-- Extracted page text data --
┄┄┄┄┄┄┄┄┄┄

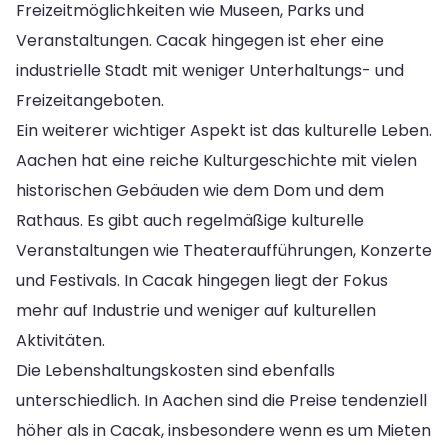
Freizeitmöglichkeiten wie Museen, Parks und
Veranstaltungen. Cacak hingegen ist eher eine
industrielle Stadt mit weniger Unterhaltungs- und
Freizeitangeboten.
Ein weiterer wichtiger Aspekt ist das kulturelle Leben.
Aachen hat eine reiche Kulturgeschichte mit vielen
historischen Gebäuden wie dem Dom und dem
Rathaus. Es gibt auch regelmäßige kulturelle
Veranstaltungen wie Theateraufführungen, Konzerte
und Festivals. In Cacak hingegen liegt der Fokus
mehr auf Industrie und weniger auf kulturellen
Aktivitäten.
Die Lebenshaltungskosten sind ebenfalls
unterschiedlich. In Aachen sind die Preise tendenziell
höher als in Cacak, insbesondere wenn es um Mieten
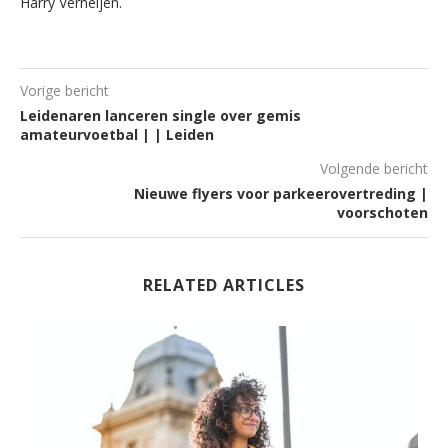
Harry Verheijen.
Vorige bericht
Leidenaren lanceren single over gemis
amateurvoetbal | | Leiden
Volgende bericht
Nieuwe flyers voor parkeerovertreding |
voorschoten
RELATED ARTICLES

┄┄┄┄┄┄┄┄┄┄

-- Exercise brief --
Above are records with pictures. Reproduce exactly only the lines from the line with "historischen Gebäuden wie dem Dom und dem" through the line with "Volgende bericht", both ends included, and leave the pictures out.

-- Task output --
historischen Gebäuden wie dem Dom und dem
Rathaus. Es gibt auch regelmäßige kulturelle
Veranstaltungen wie Theateraufführungen, Konzerte
und Festivals. In Cacak hingegen liegt der Fokus
mehr auf Industrie und weniger auf kulturellen
Aktivitäten.
Die Lebenshaltungskosten sind ebenfalls
unterschiedlich. In Aachen sind die Preise tendenziell
höher als in Cacak, insbesondere wenn es um Mieten
Harry Verheijen.
Vorige bericht
Leidenaren lanceren single over gemis
amateurvoetbal | | Leiden
Volgende bericht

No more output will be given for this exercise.